The lifeguards have all left their posts for the night, he notes.
His turquoise gaze then glances sideways, and he sees – the moon. The ocean is licking around his toes and amorously stroking the tops of his feet – he always walks where the water can touch him.
And it sings him a song, melodiously, and he listens, letting the breeze whip inside his loose cloths and around his legs in a comfortable chill, in an exhale of wind. The sounds of the waves hitting against the shore and rolling back again is as comforting to him as a mother’s lullaby, and he moves with it, as if hypnotized, his eyes closed and a content smile tickling the corner of his lip like an ant.
He wanders closer to it – the ocean is calling him – and he stretches out his limb into the breeze and then pulls off his shirt in one leisure motion of his arm bending and snapping back. He lets it flee him - and it flies into the night, tumbling, like an insecure child, and he doesn’t look to see where it’s headed.
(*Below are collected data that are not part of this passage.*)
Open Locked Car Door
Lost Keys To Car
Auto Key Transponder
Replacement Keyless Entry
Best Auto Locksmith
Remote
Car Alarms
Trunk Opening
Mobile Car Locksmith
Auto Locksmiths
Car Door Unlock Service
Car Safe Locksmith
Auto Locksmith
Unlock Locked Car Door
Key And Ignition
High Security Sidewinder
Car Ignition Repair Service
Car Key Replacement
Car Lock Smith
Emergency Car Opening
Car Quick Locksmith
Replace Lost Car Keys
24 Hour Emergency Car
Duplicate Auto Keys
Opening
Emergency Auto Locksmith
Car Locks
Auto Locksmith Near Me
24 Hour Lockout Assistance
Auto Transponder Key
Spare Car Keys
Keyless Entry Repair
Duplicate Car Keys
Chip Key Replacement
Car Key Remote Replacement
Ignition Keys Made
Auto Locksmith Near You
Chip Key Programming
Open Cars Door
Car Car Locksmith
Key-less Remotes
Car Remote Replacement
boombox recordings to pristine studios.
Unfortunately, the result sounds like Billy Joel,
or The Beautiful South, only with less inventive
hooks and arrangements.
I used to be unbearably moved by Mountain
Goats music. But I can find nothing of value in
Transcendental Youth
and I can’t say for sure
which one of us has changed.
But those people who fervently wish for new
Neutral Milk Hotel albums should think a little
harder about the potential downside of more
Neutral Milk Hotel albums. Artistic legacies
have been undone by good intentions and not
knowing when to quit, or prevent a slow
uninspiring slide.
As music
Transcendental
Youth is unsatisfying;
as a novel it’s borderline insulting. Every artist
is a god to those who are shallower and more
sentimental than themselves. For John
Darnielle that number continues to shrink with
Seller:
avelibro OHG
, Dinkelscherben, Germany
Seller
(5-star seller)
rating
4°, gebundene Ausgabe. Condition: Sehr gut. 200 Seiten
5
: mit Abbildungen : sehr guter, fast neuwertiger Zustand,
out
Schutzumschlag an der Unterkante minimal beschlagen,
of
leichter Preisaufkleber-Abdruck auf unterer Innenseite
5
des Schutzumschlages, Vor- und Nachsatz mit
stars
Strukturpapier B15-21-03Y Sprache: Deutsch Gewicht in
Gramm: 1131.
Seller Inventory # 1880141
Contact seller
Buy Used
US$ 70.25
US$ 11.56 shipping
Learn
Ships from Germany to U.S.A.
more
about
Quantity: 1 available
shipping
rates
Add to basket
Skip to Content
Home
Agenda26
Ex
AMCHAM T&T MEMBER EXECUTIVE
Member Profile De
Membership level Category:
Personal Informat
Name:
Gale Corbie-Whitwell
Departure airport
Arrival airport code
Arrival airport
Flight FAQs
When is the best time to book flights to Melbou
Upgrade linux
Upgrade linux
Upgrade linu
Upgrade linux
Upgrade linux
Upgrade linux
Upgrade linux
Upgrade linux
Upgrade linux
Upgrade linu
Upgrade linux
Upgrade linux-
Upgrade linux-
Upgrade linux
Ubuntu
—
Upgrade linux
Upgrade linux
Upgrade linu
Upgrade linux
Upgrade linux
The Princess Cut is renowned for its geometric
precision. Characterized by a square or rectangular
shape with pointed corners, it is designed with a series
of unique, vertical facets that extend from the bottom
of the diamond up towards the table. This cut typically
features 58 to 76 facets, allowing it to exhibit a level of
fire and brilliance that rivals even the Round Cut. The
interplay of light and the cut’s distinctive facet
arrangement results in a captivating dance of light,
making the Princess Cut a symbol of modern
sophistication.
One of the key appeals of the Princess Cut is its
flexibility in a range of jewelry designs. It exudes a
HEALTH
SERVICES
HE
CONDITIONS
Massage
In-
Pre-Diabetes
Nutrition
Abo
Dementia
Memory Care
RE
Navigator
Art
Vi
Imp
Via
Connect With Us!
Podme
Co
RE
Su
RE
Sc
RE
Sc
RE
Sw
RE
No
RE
He doesn’t contemplate his motions, and only acts, because, at this point, it’s instinctive; the wind is bred into his blood and the salt is on his tongue and he sees and feels nothing else, and, the ocean is calling him. Like ecstasy, rising, rising, like a tide, like a wave, mounting, peaking, soaring, uncontrollable, mindless-
The water embraces him with open arms, greeting him with its salty breath, swallowing him around his legs and rocking into him like many hands touching him adoringly, pulling at him, in innocent desire. It makes him smile in painful nostalgia. He moves further into its loving body - the ocean is the only thing that truly loves him, and that he too, loves in return.
The water surceases around his chest as he travels further downwards - the liquid is as black as a long, outstretched shadow, elongated for miles, and he melts into its fresh onyx hue, merging, the flesh of his body chilled and soaked down to the core of his soul. It invigorates him like harmless intoxication – a painless spear penetrates through his body, gripping him. His pants cling around his waist; a nuisance, an obstruction, and he undoes the zipper beneath the water, pulling them off and pushing them aside.
He closes his eyes, a grin like butter spread across his face – for this is his only euphoria; and he ducks, down, down, until the full grasp of the water clutches him like the mouth of a bass fish, gaping wide and welcoming - it’s the only home he can always return to – and this time – he won’t leave it.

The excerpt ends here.